SAMMY KINLAW WASN’T EXACTLY looking for work when Lexmark International Inc. began recruiting him last year.
“I had a big job and a big role,” recalls Kinlaw, who was Lenovo’s North American channel chief at the time. “I was in good shape.”
But as he began looking deeper into Lexmark’s place in the market, Kinlaw recognized a challenge he couldn’t resist. The Lexington, Ky.-based vendor had respected products, great people, and plenty of partners, he recalls. It also, however, had single-digit market share in printers. All it needed to break out of that rut, Kinlaw concluded, was a bigger, more motivated SMB channel.
“I know the channel. That’s my wheelhouse,” he says. “I determined in relatively short order that I could come over here and make a big difference in a short amount of time.”
He has too. “My channel business in North America is up double digit year to year in a market that’s declining,” says Kinlaw, who has been vice president of channel and OEM sales at Lexmark since January.
The formula he used to achieve those results is one that served him well at Lenovo and IBM before that. Offer “enticing” margins. Keep a steady flow of incentives coming. Spruce up the partner portal and stock it with plenty of sales collateral. Roll out go-to-market campaigns in partnership with leading distributors. And above all, arm current and potential partners with a branded, SMB-specific product family to sell, much like Lenovo’s TopSeller line. According to Kinlaw, channel pros know exactly what to expect from such offerings.
“That they’re stocked on a regular basis, that they’re broad in range, [and] that there’s typically more money underneath those type of products where the partner knows they can make additional margin,” Kinlaw says.

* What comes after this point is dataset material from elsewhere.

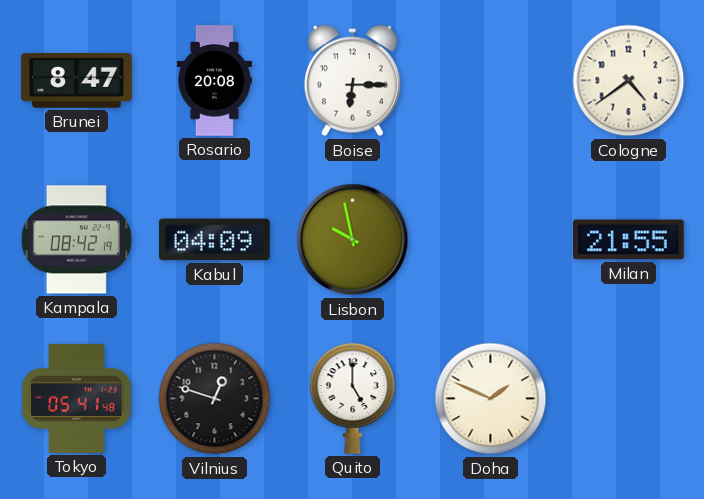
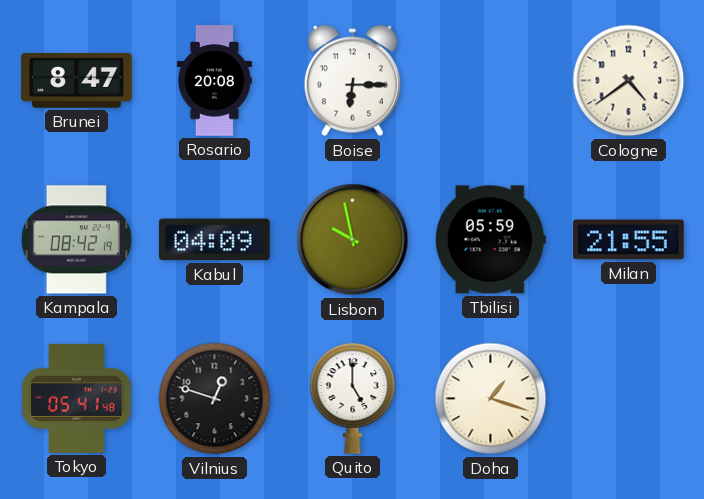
Tbilisi: none -> 05:59
Doha: 1:49 -> 1:18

As it happened, Lexmark was already well down the road toward introducing a new wave of single- and multifunction printers ranging from entry-level models to more sophisticated units. Kinlaw saw to it that when those products shipped in October, they were Lexmark’s new GO Line rather than a random bunch of SKUs. Lexmark still has plenty of big, complex systems that it sells direct, he notes. “These are products intended for channel consumption.”

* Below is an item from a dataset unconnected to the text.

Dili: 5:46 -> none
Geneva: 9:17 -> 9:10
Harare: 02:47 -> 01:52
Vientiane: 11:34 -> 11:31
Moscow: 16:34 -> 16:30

They’re rugged systems as well, Kinlaw continues, like their predecessors. “Lexmark products are known for being hardworking and long-lasting,” he says, adding that they’re also engineered for scalability and upgradeability. “They’re future proofed,” Kinlaw states.

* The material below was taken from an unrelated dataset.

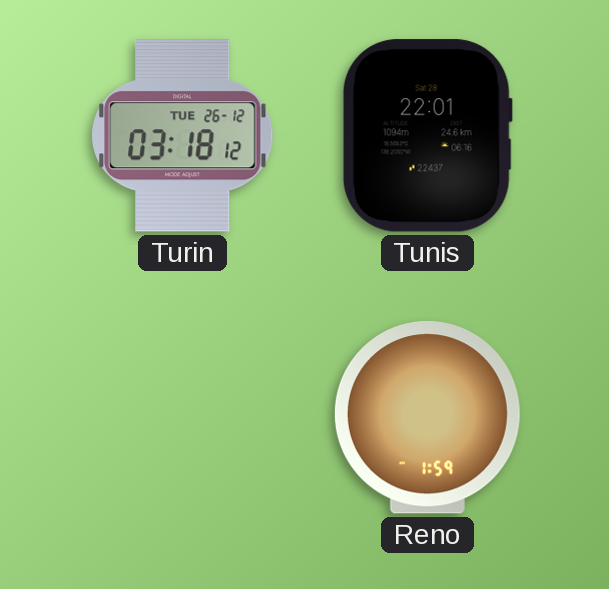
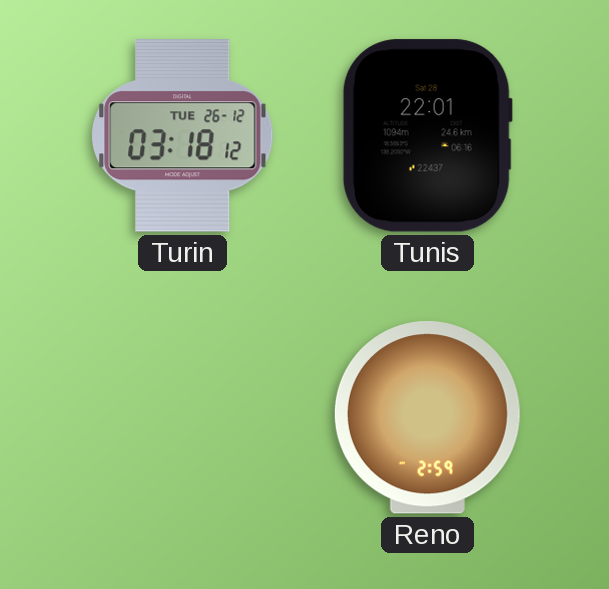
Reno: 1:59 -> 2:59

A new suite of accompanying cloud-based software also makes them easier to support. Introduced two months ago, the Lexmark Cloud Services portfolio includes fleet and print management solutions as well as a system that lets users print or scan directly to selected file sync and share services. “And today, we’re not charging for that,” Kinlaw notes. “That’s a game changer for a small partner trying to find a way into this market.”